Exercise prompt:
In the entries below, some lines hold the string "from"; please say how many, giving the number and nothing else.

═══ The input

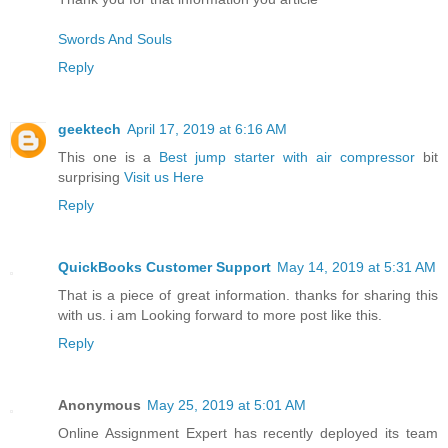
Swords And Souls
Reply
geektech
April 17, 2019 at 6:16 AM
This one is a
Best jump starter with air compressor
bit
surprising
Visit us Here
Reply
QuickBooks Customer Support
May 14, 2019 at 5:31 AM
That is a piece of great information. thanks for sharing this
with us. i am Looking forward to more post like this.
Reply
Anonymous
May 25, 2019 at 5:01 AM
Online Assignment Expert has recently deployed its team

══════
═══ The input

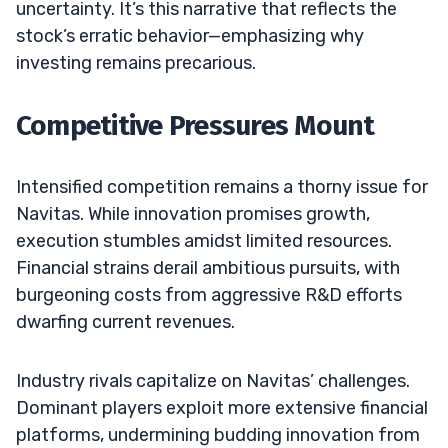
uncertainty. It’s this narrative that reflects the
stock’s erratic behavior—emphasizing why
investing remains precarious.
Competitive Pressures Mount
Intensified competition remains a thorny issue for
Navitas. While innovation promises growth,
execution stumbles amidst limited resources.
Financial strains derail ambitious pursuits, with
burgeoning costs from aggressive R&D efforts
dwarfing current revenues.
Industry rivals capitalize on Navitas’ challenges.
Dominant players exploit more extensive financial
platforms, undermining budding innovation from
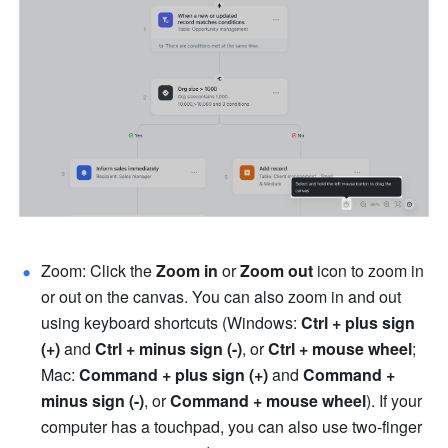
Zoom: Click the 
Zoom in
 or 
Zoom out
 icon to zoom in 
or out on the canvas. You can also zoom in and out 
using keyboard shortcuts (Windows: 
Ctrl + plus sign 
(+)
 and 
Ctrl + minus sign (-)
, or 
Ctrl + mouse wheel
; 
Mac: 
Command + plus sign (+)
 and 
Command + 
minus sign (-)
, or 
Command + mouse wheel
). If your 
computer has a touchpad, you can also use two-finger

══════

Output for this task:
2